Through this study, we found that PC (diacyl-16:0/20:4) containing arachidonic acid was increased in the prefrontal cortex of the patient with schizophrenia; no such increase was found in the occipital cortex. As mentioned above, we particularly focused on the molecular species whose level showed a significant alteration in the frontal but not in the occipital cortex because such a defect pattern may reflect the anatomical defects attributable to schizophrenia [22, 23]. Our finding agrees with those of a previous study by McNamara et al. who found that among male schizophrenia patients, the arachidonic acid:DHA ratio was increased in the frontal cortex [6].

Our methodology in this study had the specific advantage of enabling small-region analysis of lipid molecular species along with spatial information.

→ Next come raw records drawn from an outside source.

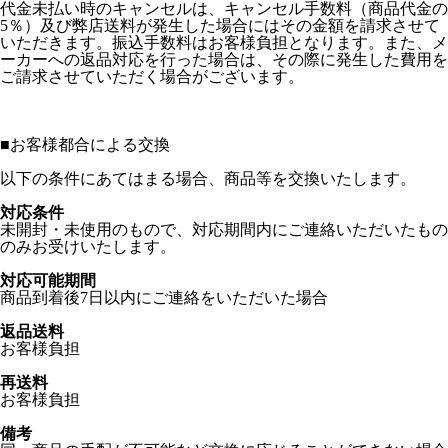
代金未払い時のキャンセルは、キャンセル手数料（商品代金の
5％）及び弊店送料が発生した場合にはその金額を請求させて
いただきます。振込手数料はお客様負担となります。また、メ
ーカーへの返品対応を行った場合は、その際に発生した費用を
ご請求させていただく場合がございます。
■
お客様都合による交換
以下の条件にあてはまる場合、商品等を交換いたします。
対応条件
未開封・未使用のもので、対応期間内にご連絡いただいたもの
のみお受けいたします。
対応可能期間
商品到着後7日以内にご連絡をいただいた場合
返品送料
お客様負担
再送料
お客様負担
備考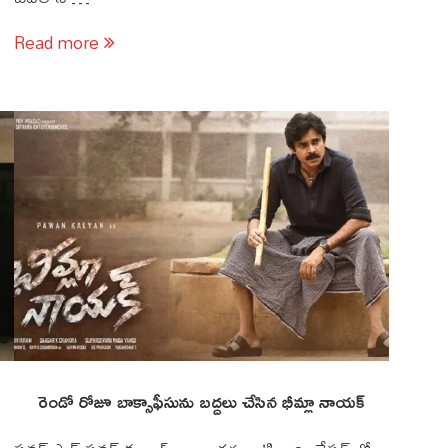
Read more
రెండో రోజూ బాక్సాఫీసును బద్దలు చేసిన భీమ్లా నాయక్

This could uncover abnormalities in local lipid metabolism within postmortem human brains. Each region of the human brain cortex is known to have heterogeneous functions, especially high-level ones, including social skills for communication [34]. Since schizophrenia patients exhibit abnormalities in such higher function, it is particularly important to link previous biochemical analyses—including lipid analyses—to brain functional mapping. We propose that our methodology would enable such evaluation. Although the present study is only a feasibility study, we are currently conducting large-scale case-control studies using postmortem brains provided by our brain bank network [35].